What you will do
Pictures aside, write out the data exactly as it reads.

Information shown
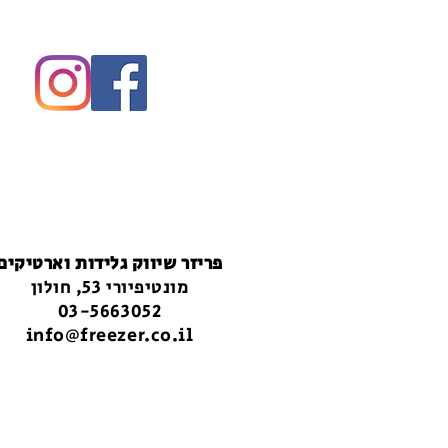
פריזר שיווק גלידות וארטיקים
מונטיפיורי 53, חולון
03-5663052
info@freezer.co.il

Result for this task
פריזר שיווק גלידות וארטיקים
מונטיפיורי 53, חולון
03-5663052
info@freezer.co.il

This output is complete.